Duy was a whirlwind. He spun through the rogues like they were training dummies, his kicks precise and devastating. One Chunin-level rogue went flying backward, ribs shattered from a single blow.
"Dad's amazing!" Guy shouted from the sidelines, eyes wide with awe.
Meanwhile, the rogue leader saw his opening. Ryosuke was bleeding, distracted. The man lunged, blade aimed at Ryosuke's neck.
"Not today," Seiran muttered.
He raised his hand. The rogue's kunai ripped free from his grip and shot backward, embedding itself in the man's thigh. The rogue leader stumbled, eyes wide with shock, just as Seiran's blade descended.
The man tried to dodge. He wasn't fast enough.

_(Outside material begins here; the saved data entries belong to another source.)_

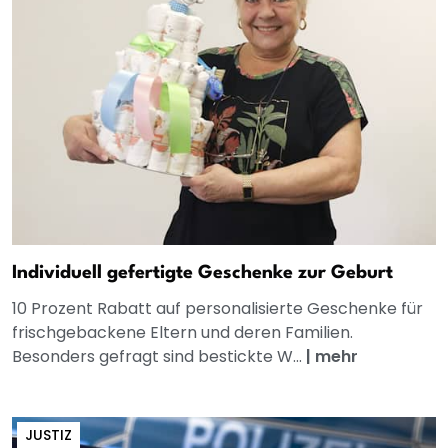
Individuell gefertigte Geschenke zur Geburt
10 Prozent Rabatt auf personalisierte Geschenke für
frischgebackene Eltern und deren Familien.
Besonders gefragt sind bestickte W...
|
mehr
JUSTIZ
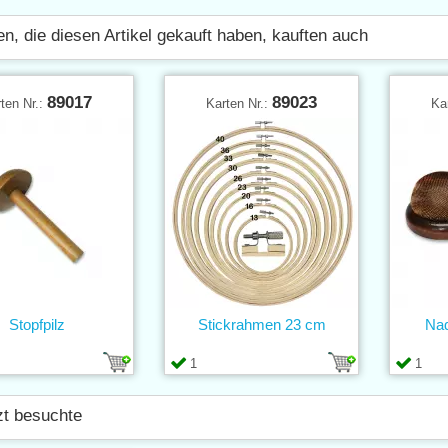
n, die diesen Artikel gekauft haben, kauften auch
89017
89023
ten Nr.:
Karten Nr.:
Ka
Stopfpilz
Stickrahmen 23 cm
Nad
1
1
zt besuchte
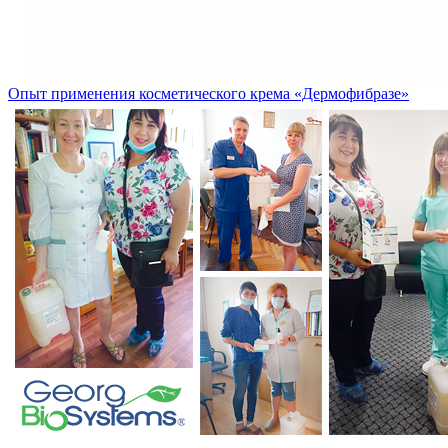
Опыт применения косметического крема «Дермофибразе»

The katana cut through his guard, through his armor, through his ribs. He fell dead before he hit the ground.
The remaining rogues faltered at the sight of their leader's corpse. Duy and the others capitalized, cutting them down one by one.
But one rogue—tall, scarred, vicious—had been holding back. He'd seen his opening with Ryosuke's team scattered and their captain bleeding. He lunged for the finishing blow.
Ryosuke barely blocked the slash. The impact sent him skidding backward, his arms screaming.
The rogue raised his blade for the killing strike.
A buzzing sound filled the air.
The rogue froze. Black insects poured up his legs like a living storm, consuming his torso, his face—a cloud of black that moved with terrible purpose.
"Secret Technique: Insect Sphere!"
Shibi formed a single seal. The black sphere contracted violently. The screams stopped.
Silence fell.
Where the rogue had stood, only a skeleton remained—picked clean in seconds, every trace of flesh consumed.
One of the merchants gagged. Another sat down hard, his legs giving out.
Shibi Aburame lowered his hand, expression unchanged. "Seiran," he said, his voice calm and cold. "Don't waste time showing off. Focus on your swordsmanship."
Seiran sheathed his katana with a wry smile. "Noted, Sensei."
Ryosuke stared at the skeleton, then at Shibi, then at Seiran. His face was pale, his hands trembling.
The caravan leader finally found his voice. "Is... is it over?"
Shibi glanced at the carnage. Dead rogues. A clear road. No threats remained.
"It's over," he said.
And for the first time that day, the caravan believed him.